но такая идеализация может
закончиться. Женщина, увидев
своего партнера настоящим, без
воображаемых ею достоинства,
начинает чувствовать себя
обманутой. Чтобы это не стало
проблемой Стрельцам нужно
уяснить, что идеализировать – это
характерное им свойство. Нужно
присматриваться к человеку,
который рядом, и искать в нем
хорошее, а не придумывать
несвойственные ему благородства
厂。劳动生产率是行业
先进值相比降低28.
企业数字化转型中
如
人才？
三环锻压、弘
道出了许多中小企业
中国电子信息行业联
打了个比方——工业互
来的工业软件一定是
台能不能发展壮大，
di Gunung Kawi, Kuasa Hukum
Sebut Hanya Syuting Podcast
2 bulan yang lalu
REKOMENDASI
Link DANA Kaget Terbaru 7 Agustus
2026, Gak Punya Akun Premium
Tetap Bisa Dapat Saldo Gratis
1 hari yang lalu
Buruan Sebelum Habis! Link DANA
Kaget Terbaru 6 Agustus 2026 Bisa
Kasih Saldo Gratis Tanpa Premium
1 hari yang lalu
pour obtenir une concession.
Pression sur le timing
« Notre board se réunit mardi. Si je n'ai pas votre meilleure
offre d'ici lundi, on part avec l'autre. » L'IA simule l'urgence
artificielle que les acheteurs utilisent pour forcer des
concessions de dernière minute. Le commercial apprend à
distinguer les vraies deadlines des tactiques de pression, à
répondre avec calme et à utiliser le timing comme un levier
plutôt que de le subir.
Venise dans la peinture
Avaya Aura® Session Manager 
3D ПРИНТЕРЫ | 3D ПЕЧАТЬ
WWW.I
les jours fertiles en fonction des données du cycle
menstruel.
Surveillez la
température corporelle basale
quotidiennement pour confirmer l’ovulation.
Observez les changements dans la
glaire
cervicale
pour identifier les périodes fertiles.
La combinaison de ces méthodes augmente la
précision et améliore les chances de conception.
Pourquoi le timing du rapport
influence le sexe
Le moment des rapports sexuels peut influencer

★ ★ ★ ★ ★

- [Work request] Retype the records above exactly, from their first line through the line that contains "Kaget Terbaru 6 Agustus 2026 Bisa", and stop there.

- [Exercise solution]
но такая идеализация может
закончиться. Женщина, увидев
своего партнера настоящим, без
воображаемых ею достоинства,
начинает чувствовать себя
обманутой. Чтобы это не стало
проблемой Стрельцам нужно
уяснить, что идеализировать – это
характерное им свойство. Нужно
присматриваться к человеку,
который рядом, и искать в нем
хорошее, а не придумывать
несвойственные ему благородства
厂。劳动生产率是行业
先进值相比降低28.
企业数字化转型中
如
人才？
三环锻压、弘
道出了许多中小企业
中国电子信息行业联
打了个比方——工业互
来的工业软件一定是
台能不能发展壮大，
di Gunung Kawi, Kuasa Hukum
Sebut Hanya Syuting Podcast
2 bulan yang lalu
REKOMENDASI
Link DANA Kaget Terbaru 7 Agustus
2026, Gak Punya Akun Premium
Tetap Bisa Dapat Saldo Gratis
1 hari yang lalu
Buruan Sebelum Habis! Link DANA
Kaget Terbaru 6 Agustus 2026 Bisa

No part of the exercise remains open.